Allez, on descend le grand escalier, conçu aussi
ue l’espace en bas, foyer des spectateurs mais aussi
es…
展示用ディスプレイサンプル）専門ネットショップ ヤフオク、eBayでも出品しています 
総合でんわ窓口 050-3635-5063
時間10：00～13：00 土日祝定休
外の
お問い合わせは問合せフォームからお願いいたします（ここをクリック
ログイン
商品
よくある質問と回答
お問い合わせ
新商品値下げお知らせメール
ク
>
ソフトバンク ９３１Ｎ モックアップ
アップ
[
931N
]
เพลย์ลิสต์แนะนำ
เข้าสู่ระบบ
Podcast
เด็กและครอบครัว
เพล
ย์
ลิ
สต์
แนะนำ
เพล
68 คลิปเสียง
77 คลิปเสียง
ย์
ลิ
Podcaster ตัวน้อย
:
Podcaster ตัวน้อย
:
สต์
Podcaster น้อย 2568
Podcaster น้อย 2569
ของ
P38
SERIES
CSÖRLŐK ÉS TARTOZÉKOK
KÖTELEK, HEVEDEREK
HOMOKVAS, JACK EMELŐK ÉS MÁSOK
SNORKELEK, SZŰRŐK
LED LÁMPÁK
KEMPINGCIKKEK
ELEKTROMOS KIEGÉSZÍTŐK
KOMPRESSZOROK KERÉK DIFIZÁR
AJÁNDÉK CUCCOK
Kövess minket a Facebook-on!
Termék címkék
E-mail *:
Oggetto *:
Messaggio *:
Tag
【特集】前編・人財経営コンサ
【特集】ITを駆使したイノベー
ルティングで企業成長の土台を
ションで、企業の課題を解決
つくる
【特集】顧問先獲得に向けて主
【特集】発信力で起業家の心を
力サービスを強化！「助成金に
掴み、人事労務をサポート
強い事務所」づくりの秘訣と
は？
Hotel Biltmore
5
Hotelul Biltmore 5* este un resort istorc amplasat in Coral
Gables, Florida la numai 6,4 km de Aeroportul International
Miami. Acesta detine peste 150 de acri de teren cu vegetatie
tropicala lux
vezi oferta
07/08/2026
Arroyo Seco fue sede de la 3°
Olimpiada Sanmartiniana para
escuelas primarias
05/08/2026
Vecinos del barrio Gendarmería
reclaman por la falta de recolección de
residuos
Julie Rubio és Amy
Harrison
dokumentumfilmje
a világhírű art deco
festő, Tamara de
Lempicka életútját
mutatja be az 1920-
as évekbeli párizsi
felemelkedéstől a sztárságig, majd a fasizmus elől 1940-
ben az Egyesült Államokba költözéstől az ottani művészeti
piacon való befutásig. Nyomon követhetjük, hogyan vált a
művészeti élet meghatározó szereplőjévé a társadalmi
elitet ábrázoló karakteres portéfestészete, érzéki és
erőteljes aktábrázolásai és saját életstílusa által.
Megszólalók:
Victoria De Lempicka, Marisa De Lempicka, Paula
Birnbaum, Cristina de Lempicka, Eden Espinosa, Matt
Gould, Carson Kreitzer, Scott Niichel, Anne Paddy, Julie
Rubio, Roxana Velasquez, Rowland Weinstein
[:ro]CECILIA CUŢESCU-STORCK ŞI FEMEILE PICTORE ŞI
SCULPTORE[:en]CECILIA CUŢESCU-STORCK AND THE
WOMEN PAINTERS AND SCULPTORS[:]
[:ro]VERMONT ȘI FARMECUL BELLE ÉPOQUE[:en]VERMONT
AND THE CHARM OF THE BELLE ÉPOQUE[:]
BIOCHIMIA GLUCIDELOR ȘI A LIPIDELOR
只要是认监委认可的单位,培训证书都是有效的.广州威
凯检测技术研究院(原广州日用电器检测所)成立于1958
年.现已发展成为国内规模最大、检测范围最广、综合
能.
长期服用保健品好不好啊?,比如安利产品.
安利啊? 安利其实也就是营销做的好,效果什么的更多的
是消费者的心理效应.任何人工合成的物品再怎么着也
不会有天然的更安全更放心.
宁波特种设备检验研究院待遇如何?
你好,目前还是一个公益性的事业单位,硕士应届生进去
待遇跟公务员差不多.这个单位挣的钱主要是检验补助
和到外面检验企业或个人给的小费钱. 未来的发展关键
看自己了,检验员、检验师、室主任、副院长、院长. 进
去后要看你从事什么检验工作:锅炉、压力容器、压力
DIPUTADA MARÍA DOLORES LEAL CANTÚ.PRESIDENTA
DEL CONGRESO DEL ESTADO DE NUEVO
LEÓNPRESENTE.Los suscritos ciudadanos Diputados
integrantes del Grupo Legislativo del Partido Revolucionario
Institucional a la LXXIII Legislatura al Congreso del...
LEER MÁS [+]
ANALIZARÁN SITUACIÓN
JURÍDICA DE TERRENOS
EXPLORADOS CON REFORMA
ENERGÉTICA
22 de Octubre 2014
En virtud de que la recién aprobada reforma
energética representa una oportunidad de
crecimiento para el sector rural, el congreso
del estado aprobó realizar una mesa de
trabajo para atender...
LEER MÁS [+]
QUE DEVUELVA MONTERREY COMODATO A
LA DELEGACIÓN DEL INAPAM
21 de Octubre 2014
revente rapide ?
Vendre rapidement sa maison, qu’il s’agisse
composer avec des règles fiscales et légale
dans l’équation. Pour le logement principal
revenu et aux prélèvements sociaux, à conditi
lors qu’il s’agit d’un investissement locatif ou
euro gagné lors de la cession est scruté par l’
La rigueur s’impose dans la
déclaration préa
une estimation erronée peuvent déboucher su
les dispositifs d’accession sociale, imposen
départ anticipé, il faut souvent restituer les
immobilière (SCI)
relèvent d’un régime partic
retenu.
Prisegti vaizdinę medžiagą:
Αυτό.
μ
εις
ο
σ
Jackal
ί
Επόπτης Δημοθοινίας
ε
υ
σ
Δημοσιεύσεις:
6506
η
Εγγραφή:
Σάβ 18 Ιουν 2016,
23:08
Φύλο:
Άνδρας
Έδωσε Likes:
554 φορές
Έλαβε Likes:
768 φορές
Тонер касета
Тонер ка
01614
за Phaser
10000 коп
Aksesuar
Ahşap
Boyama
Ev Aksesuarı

* **EXERCISE PROMPT**
In full and verbatim, repeat the records given above.

* **WRITTEN RESPONSE**
Allez, on descend le grand escalier, conçu aussi
ue l’espace en bas, foyer des spectateurs mais aussi
es…
展示用ディスプレイサンプル）専門ネットショップ ヤフオク、eBayでも出品しています 
総合でんわ窓口 050-3635-5063
時間10：00～13：00 土日祝定休
外の
お問い合わせは問合せフォームからお願いいたします（ここをクリック
ログイン
商品
よくある質問と回答
お問い合わせ
新商品値下げお知らせメール
ク
>
ソフトバンク ９３１Ｎ モックアップ
アップ
[
931N
]
เพลย์ลิสต์แนะนำ
เข้าสู่ระบบ
Podcast
เด็กและครอบครัว
เพล
ย์
ลิ
สต์
แนะนำ
เพล
68 คลิปเสียง
77 คลิปเสียง
ย์
ลิ
Podcaster ตัวน้อย
:
Podcaster ตัวน้อย
:
สต์
Podcaster น้อย 2568
Podcaster น้อย 2569
ของ
P38
SERIES
CSÖRLŐK ÉS TARTOZÉKOK
KÖTELEK, HEVEDEREK
HOMOKVAS, JACK EMELŐK ÉS MÁSOK
SNORKELEK, SZŰRŐK
LED LÁMPÁK
KEMPINGCIKKEK
ELEKTROMOS KIEGÉSZÍTŐK
KOMPRESSZOROK KERÉK DIFIZÁR
AJÁNDÉK CUCCOK
Kövess minket a Facebook-on!
Termék címkék
E-mail *:
Oggetto *:
Messaggio *:
Tag
【特集】前編・人財経営コンサ
【特集】ITを駆使したイノベー
ルティングで企業成長の土台を
ションで、企業の課題を解決
つくる
【特集】顧問先獲得に向けて主
【特集】発信力で起業家の心を
力サービスを強化！「助成金に
掴み、人事労務をサポート
強い事務所」づくりの秘訣と
は？
Hotel Biltmore
5
Hotelul Biltmore 5* este un resort istorc amplasat in Coral
Gables, Florida la numai 6,4 km de Aeroportul International
Miami. Acesta detine peste 150 de acri de teren cu vegetatie
tropicala lux
vezi oferta
07/08/2026
Arroyo Seco fue sede de la 3°
Olimpiada Sanmartiniana para
escuelas primarias
05/08/2026
Vecinos del barrio Gendarmería
reclaman por la falta de recolección de
residuos
Julie Rubio és Amy
Harrison
dokumentumfilmje
a világhírű art deco
festő, Tamara de
Lempicka életútját
mutatja be az 1920-
as évekbeli párizsi
felemelkedéstől a sztárságig, majd a fasizmus elől 1940-
ben az Egyesült Államokba költözéstől az ottani művészeti
piacon való befutásig. Nyomon követhetjük, hogyan vált a
művészeti élet meghatározó szereplőjévé a társadalmi
elitet ábrázoló karakteres portéfestészete, érzéki és
erőteljes aktábrázolásai és saját életstílusa által.
Megszólalók:
Victoria De Lempicka, Marisa De Lempicka, Paula
Birnbaum, Cristina de Lempicka, Eden Espinosa, Matt
Gould, Carson Kreitzer, Scott Niichel, Anne Paddy, Julie
Rubio, Roxana Velasquez, Rowland Weinstein
[:ro]CECILIA CUŢESCU-STORCK ŞI FEMEILE PICTORE ŞI
SCULPTORE[:en]CECILIA CUŢESCU-STORCK AND THE
WOMEN PAINTERS AND SCULPTORS[:]
[:ro]VERMONT ȘI FARMECUL BELLE ÉPOQUE[:en]VERMONT
AND THE CHARM OF THE BELLE ÉPOQUE[:]
BIOCHIMIA GLUCIDELOR ȘI A LIPIDELOR
只要是认监委认可的单位,培训证书都是有效的.广州威
凯检测技术研究院(原广州日用电器检测所)成立于1958
年.现已发展成为国内规模最大、检测范围最广、综合
能.
长期服用保健品好不好啊?,比如安利产品.
安利啊? 安利其实也就是营销做的好,效果什么的更多的
是消费者的心理效应.任何人工合成的物品再怎么着也
不会有天然的更安全更放心.
宁波特种设备检验研究院待遇如何?
你好,目前还是一个公益性的事业单位,硕士应届生进去
待遇跟公务员差不多.这个单位挣的钱主要是检验补助
和到外面检验企业或个人给的小费钱. 未来的发展关键
看自己了,检验员、检验师、室主任、副院长、院长. 进
去后要看你从事什么检验工作:锅炉、压力容器、压力
DIPUTADA MARÍA DOLORES LEAL CANTÚ.PRESIDENTA
DEL CONGRESO DEL ESTADO DE NUEVO
LEÓNPRESENTE.Los suscritos ciudadanos Diputados
integrantes del Grupo Legislativo del Partido Revolucionario
Institucional a la LXXIII Legislatura al Congreso del...
LEER MÁS [+]
ANALIZARÁN SITUACIÓN
JURÍDICA DE TERRENOS
EXPLORADOS CON REFORMA
ENERGÉTICA
22 de Octubre 2014
En virtud de que la recién aprobada reforma
energética representa una oportunidad de
crecimiento para el sector rural, el congreso
del estado aprobó realizar una mesa de
trabajo para atender...
LEER MÁS [+]
QUE DEVUELVA MONTERREY COMODATO A
LA DELEGACIÓN DEL INAPAM
21 de Octubre 2014
revente rapide ?
Vendre rapidement sa maison, qu’il s’agisse
composer avec des règles fiscales et légale
dans l’équation. Pour le logement principal
revenu et aux prélèvements sociaux, à conditi
lors qu’il s’agit d’un investissement locatif ou
euro gagné lors de la cession est scruté par l’
La rigueur s’impose dans la
déclaration préa
une estimation erronée peuvent déboucher su
les dispositifs d’accession sociale, imposen
départ anticipé, il faut souvent restituer les
immobilière (SCI)
relèvent d’un régime partic
retenu.
Prisegti vaizdinę medžiagą:
Αυτό.
μ
εις
ο
σ
Jackal
ί
Επόπτης Δημοθοινίας
ε
υ
σ
Δημοσιεύσεις:
6506
η
Εγγραφή:
Σάβ 18 Ιουν 2016,
23:08
Φύλο:
Άνδρας
Έδωσε Likes:
554 φορές
Έλαβε Likes:
768 φορές
Тонер касета
Тонер ка
01614
за Phaser
10000 коп
Aksesuar
Ahşap
Boyama
Ev Aksesuarı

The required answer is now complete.